I used to live on W. 110th Street, one block from Obama's New York City apartment on W. 109th Street, so enjoyed Garrow's description of life in the neighborhood of Columbia University. Most notable was the jet-set lifestyle Obama seemed to enjoy, flying to Hawaii, Europe, and Pakistan among other places. Garrow's point is that Obama could have continued in this vein, becoming an international type working at the UN or similar organization...but he made a choice, a choice to move to Chicago and the African-American experience.

In exchange, he gave up his girlfriends, his lifestyle, and his literary pretentions--Garrow says the young Obama said he wanted to be a "writer." The road not taken would have been a very different one, though Garrow's Obama is so driven that there can be no doubt that he would succeed at anything he tried. But to become Ta-Nahesi Coates was not Barack Obama's destiny.

Strikingly, despite a critical attitude towards Obama's ruthlessness, Garrow makes clear that Obama had a keen sense of destiny from an early age. To illustrate this, he focuses on Obama's breakup with Sheila Miyoshi Jager, his girlfriend before he married Michelle Robinson. In contrast to what he describes as an almost arranged marriage with Michelle, Garrow portrays Obama's relationship with Jager as a passionate and tempestuous romance, in defiance of both his and her families. She even followed him to Harvard Law School. But Obama chose his deeply felt destiny over the pleasures of romantic love, at least in Garrow's version, and so dropped her.

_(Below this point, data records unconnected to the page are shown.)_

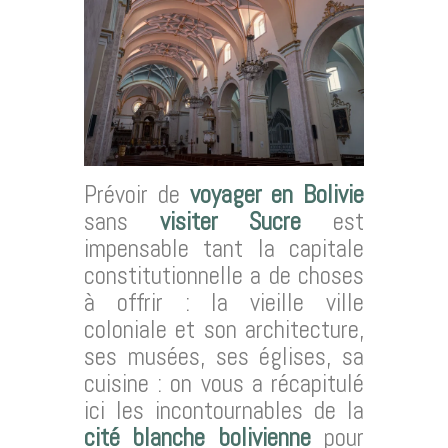
Prévoir de
voyager en Bolivie
sans
visiter Sucre
est
impensable tant la capitale
constitutionnelle a de choses
à offrir : la vieille ville
coloniale et son architecture,
ses musées, ses églises, sa
cuisine : on vous a récapitulé
ici les incontournables de la
cité blanche bolivienne
pour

In conclusion, I was struck by some parallels to Trump. Like Trump, Obama took on the party favorite, Hillary Clinton, and won the Presidency. Like Trump, he ran as an outsider. Like Trump, he promised to change the way Washington worked. But unlike Trump, Obama received support from the Establishment at every step of the way. From the Punahou School to Columbia to Harvard to the University of Chicago to the Board of the Woods Foundation to the Illinois Senate to the US Senate to the White House, Obama played an "inside-outside" game dependent on the support of the powers-that-be. In the end, Obama is a surfer who rode the waves of history to achieve his destiny.

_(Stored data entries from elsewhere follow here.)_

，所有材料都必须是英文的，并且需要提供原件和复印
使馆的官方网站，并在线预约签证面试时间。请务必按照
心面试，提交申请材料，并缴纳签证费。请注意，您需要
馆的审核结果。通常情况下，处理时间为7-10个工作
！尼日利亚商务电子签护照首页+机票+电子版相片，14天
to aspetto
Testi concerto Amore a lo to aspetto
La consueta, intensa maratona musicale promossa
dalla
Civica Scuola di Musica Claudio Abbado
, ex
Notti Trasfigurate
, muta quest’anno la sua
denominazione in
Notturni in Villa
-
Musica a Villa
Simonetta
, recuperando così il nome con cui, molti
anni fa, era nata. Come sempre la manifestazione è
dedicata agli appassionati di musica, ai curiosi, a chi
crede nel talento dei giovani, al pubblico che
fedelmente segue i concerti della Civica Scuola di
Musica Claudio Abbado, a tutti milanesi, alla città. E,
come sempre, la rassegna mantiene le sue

Rising Star makes clear that Obama never had a serious opponent in any political race until he ran for President, because he knew how to work the system to his advantage. Hillary and Obama were two Establishmentarians, one fresh-faced and the other old and tired. Youth won the day.

In fact, like his predecessor George W. Bush, Barack Obama was a Legacy admission to an Ivy League School -- he told his friends at the time he applied that he would go to Harvard Law School despite scholarship offers from Northwestern because his father went to Harvard. He was editor of the Harvard Law Review and a professor at the University of Chicago. He was a published author. He served on boards and was a member of Harvard's Suguaro Seminar (apparently some sort of domestic Son of the Trilateral Commission to develop leaders).

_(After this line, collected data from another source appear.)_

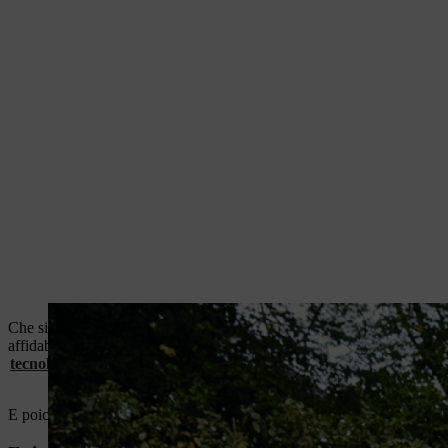
Che si tratti di
tagliare il prato
,
tagliare siepi
o
eseguire lavori di 
affidabile e siano flessibili nell’utilizzo. Proprio per questo è stato 
tecnologia agli ioni di litio
, il sistema consente di lavorare in modo ef
E poiché le esigenze del lavoro professionale sono in costante aument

After reading Garrow's account, the meaning of President Obama's July 13th, 2012 campaign speech became crystal clear--he was talking about himself, and describing the arc of his career:

...look, if you've been successful, you didn't get there on your own. You didn't get there on your own. I'm always struck by people who think, well, it must be because I was just so smart. There are a lot of smart people out there. It must be because I worked harder than everybody else. Let me tell you something – there are a whole bunch of hardworking people out there. (Applause.)
If you were successful, somebody along the line gave you some help. There was a great teacher somewhere in your life. Somebody helped to create this unbelievable American system that we have that allowed you to thrive. Somebody invested in roads and bridges. If you've got a business – you didn't build that. Somebody else made that happen.
David J. Garrow's Rising Star tells us the names of the somebodies who made it happen for Barack Obama, how and why they did it, and what was in it for them.  So, add Rising Star: The Making of Barack Obama to the list of great political biographies, alongside works like Robert Caro's The Power Broker: Robert Moses and the Fall of New York-- according to Garrow, one of President Obama's favorite books.